You must disclose any past medical history. Specifically, under most long term disability policies if, during a specified period of time (often 3 months) immediately prior to coverage, you received medical treatment or consultation or took prescribed drugs or medicines either for or related to your claimed disability that begins within a specified period of time (often 12 months) after your effective date of coverage, the disability will be excluded from coverage. Sometimes, policies go even further and exclude coverage under this provision even though you did not seek consultation or obtain treatment for the condition causing the disability, but just experienced symptoms that would have caused “a reasonable person to have sought medical advice or treatment.” Here again, if you are faced with this kind of claim denial, an attorney may be able to help you.

“Self-reported symptoms”

Another surprise for many is a provision limiting coverage (often 2 years) for any disability benefits due to a sickness or injury which is based on “self-reported symptoms.” These disabilities are those that are not verifiable by objective medical testing (such as x-rays, MRIs, blood tests, etc.). Examples include headaches, pain, fatigue, stiffness, soreness, ringing in the ears, dizziness, numbness and loss of energy. If you are confronted with this issue, your first responsibility is to make certain there is no medically accepted objective method of verifying your condition.
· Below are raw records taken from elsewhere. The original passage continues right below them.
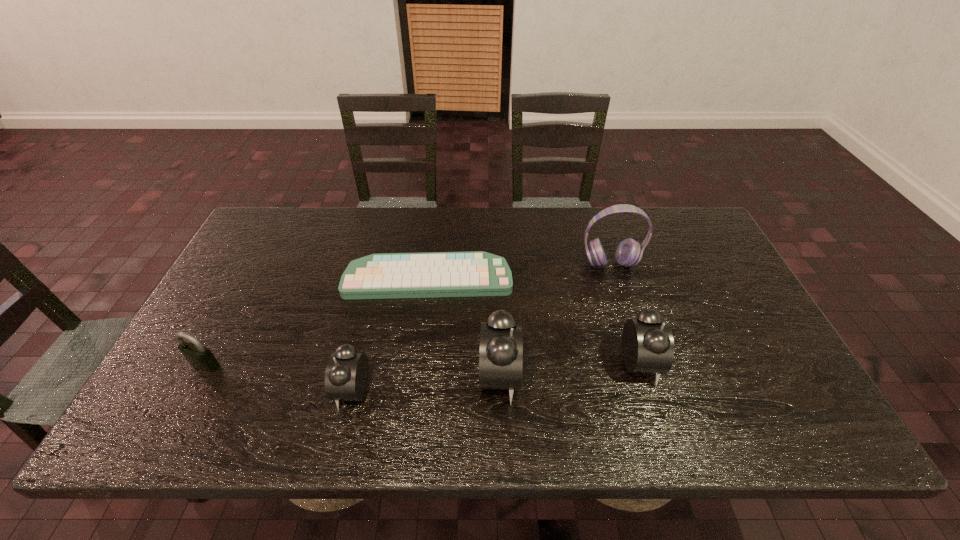 This screenshot has height=540, width=960. In the image, there is a desktop. Identify the location of free space at the left edge. (249, 312).

Where is `free space at the right edge`? This screenshot has width=960, height=540. free space at the right edge is located at coordinates (694, 280).

Locate an element on the screen. vacant space at the far left corner is located at coordinates (300, 223).

In the image, there is a desktop. Where is `free region at the far right corner`? This screenshot has width=960, height=540. free region at the far right corner is located at coordinates 697,227.

The height and width of the screenshot is (540, 960). Identify the location of free spot between the leftmost alarm clock and the shortest object. (391, 334).

The height and width of the screenshot is (540, 960). I want to click on empty space between the headset and the leftmost object, so pos(408,314).

Locate an element on the screen. vacant space that's between the shortest alarm clock and the shortest object is located at coordinates (391, 334).

Image resolution: width=960 pixels, height=540 pixels. In order to click on free spot between the second shortest alarm clock and the shortest object in this screenshot , I will do `click(534, 321)`.

The width and height of the screenshot is (960, 540). In order to click on unoccupied area between the padlock and the second shortest alarm clock in this screenshot , I will do `click(422, 364)`.

Locate an element on the screen. This screenshot has width=960, height=540. object that is the fifth nearest to the rightmost alarm clock is located at coordinates (200, 357). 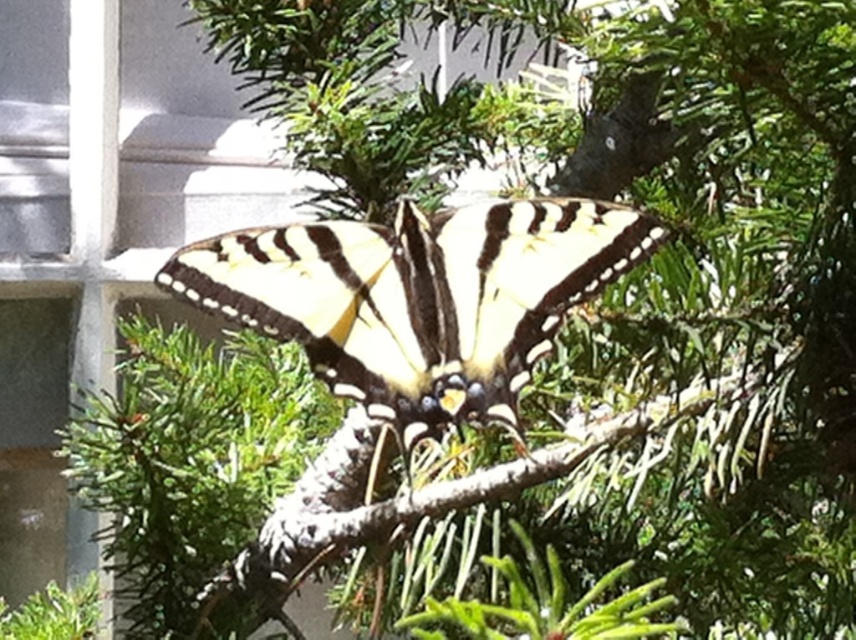 Who is more distant from viewer, (193, 275) or (486, 481)?

The point (486, 481) is more distant.

The width and height of the screenshot is (856, 640). Identify the location of yellow-black-patterned butterfly at center. (419, 298).

Find the location of a particular element. Image resolution: width=856 pixels, height=640 pixels. yellow-black-patterned butterfly at center is located at coordinates (419, 298). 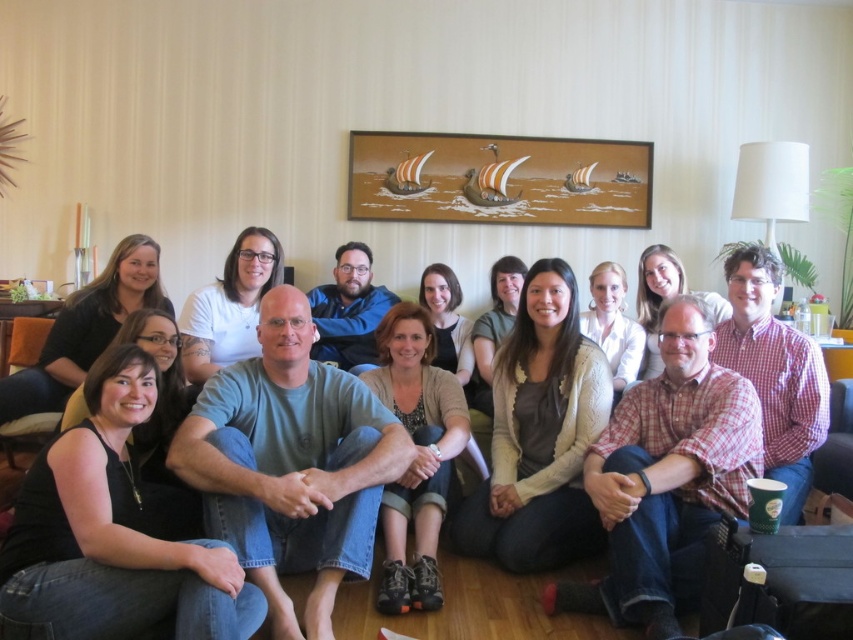 Question: Is green cotton shirt at center thinner than matte gray shirt at center?

Choices:
 (A) yes
 (B) no

Answer: (A)

Question: Is green cotton shirt at center wider than matte gray shirt at center?

Choices:
 (A) no
 (B) yes

Answer: (A)

Question: Which point is farther to the camera?

Choices:
 (A) (1, 484)
 (B) (289, 492)

Answer: (A)

Question: Is green cotton shirt at center below matte gray shirt at center?

Choices:
 (A) no
 (B) yes

Answer: (A) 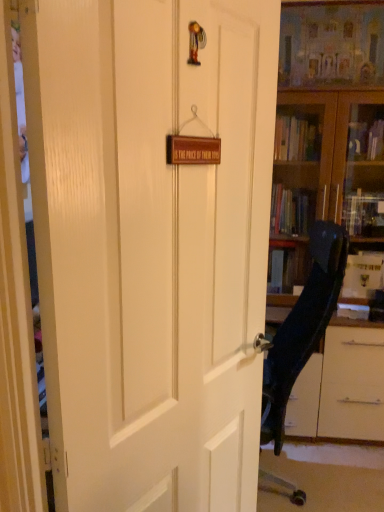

You should also be aware that courts in some states have found that the disabling conditions of Fibromyalgia and Chronic Fatigue Syndrome may not be subject to this provision. Here again, you may want to give this some thought and contact an attorney for his or her advice.

“Mental and nervous condition”

In the same way, long term disability insurance policies often limit coverage for any disability caused by or related to a mental or nervous disorder. What is critically important in the decision–making process is “what is properly deemed to be a mental or nervous disorder” and whether the mental or nervous disorder meets the definition of disability in the contract. Of course, what these terms mean is subject to widely different opinions and interpretations.

    1. “Properly deemed” If the policy language is restricted in scope, such as “disability due solely to a mental and nervous disorder”, then the limitation can be invoked only when your disabling condition is due solely to the mental or nervous condition. For example, if you are a concert violinist with arthritis in your hands that has made it impossible for you to perform and you also are suffering from extreme performance anxiety, the insurer cannot limit your coverage because of the performance anxiety.

      If, however, the policy states that the limitation will be applied if the condition is “caused by or resulting from” or “caused or contributed to by” the mental or nervous condition, then the insurer may attempt to apply the limitation in cases where there may be other more predominant causes of the disability. In the example above, the insurance company may attempt to limit your coverage by saying that the performance anxiety is contributing to the inability to perform.

      There is much room for interpretation, judgment and disagreement in applying the latter type of definition. For this reason, you would be wise to consult a bad faith insurance attorney for advice if you are faced with this issue.

    2. Definition If the policy limits coverage for disabilities resulting from mental or nervous disorders, it should also contain an appropriate definition of the term “mental and nervous disorder” as the insurer intends to apply it. A proper definition should indicate whether one is to look at the cause of the disability, the symptoms, the form of treatment or some or all of these factors combined. Here, again, an attorney with experience in disability insurance claims and ERISA is invaluable if you disagree with the insurance company on the application of its definition (or lack thereof) of mental and nervous disorder.